Exercise brief »
Return an exact copy of the entries, skipping any picture you find.

Transcribed page contents
---

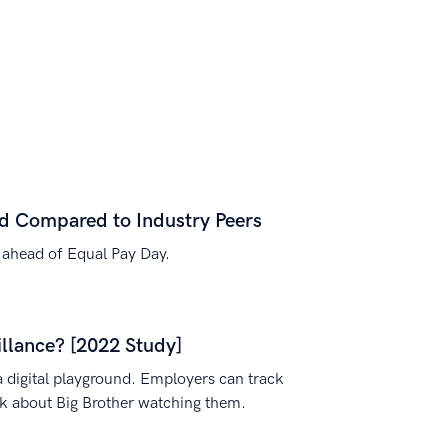
id Compared to Industry Peers
 ahead of Equal Pay Day.
lance? [2022 Study]
a digital playground. Employers can track
nk about Big Brother watching them.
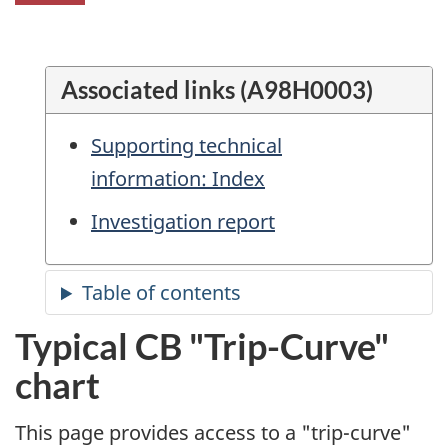
Associated links (A98H0003)
Supporting technical
information: Index
Investigation report
Typical CB "Trip-Curve"
chart
This page provides access to a "trip-curve"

---

Response box »
id Compared to Industry Peers
 ahead of Equal Pay Day.
lance? [2022 Study]
a digital playground. Employers can track
nk about Big Brother watching them.
Associated links (A98H0003)
Supporting technical
information: Index
Investigation report
Typical CB "Trip-Curve"
chart
This page provides access to a "trip-curve"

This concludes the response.